• **DATA TO USE**:
****
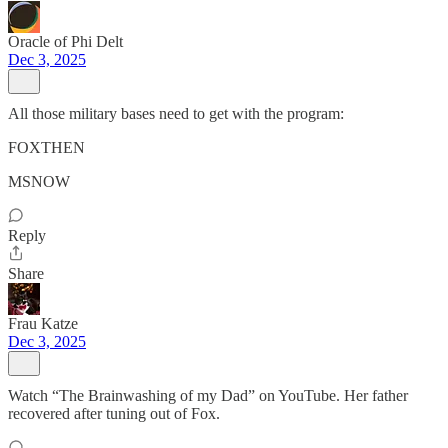
Oracle of Phi Delt
Dec 3, 2025
All those military bases need to get with the program:
FOXTHEN
MSNOW
Reply
Share
Frau Katze
Dec 3, 2025
Watch “The Brainwashing of my Dad” on YouTube. Her father
recovered after tuning out of Fox.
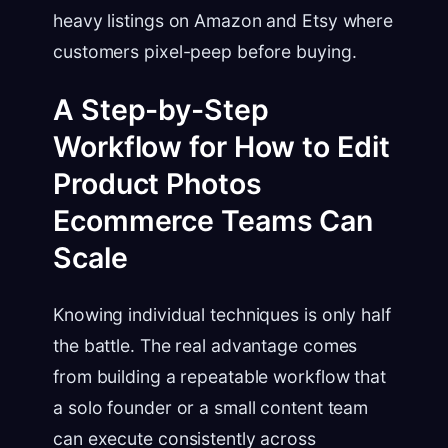
heavy listings on Amazon and Etsy where
customers pixel-peep before buying.
A Step-by-Step
Workflow for How to Edit
Product Photos
Ecommerce Teams Can
Scale
Knowing individual techniques is only half
the battle. The real advantage comes
from building a repeatable workflow that
a solo founder or a small content team
can execute consistently across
****
• **ACTIVITY**:
Output the listing exactly, without images.

• **WRITTEN SOLUTION**:
Oracle of Phi Delt
Dec 3, 2025
All those military bases need to get with the program:
FOXTHEN
MSNOW
Reply
Share
Frau Katze
Dec 3, 2025
Watch “The Brainwashing of my Dad” on YouTube. Her father
recovered after tuning out of Fox.
heavy listings on Amazon and Etsy where
customers pixel-peep before buying.
A Step-by-Step
Workflow for How to Edit
Product Photos
Ecommerce Teams Can
Scale
Knowing individual techniques is only half
the battle. The real advantage comes
from building a repeatable workflow that
a solo founder or a small content team
can execute consistently across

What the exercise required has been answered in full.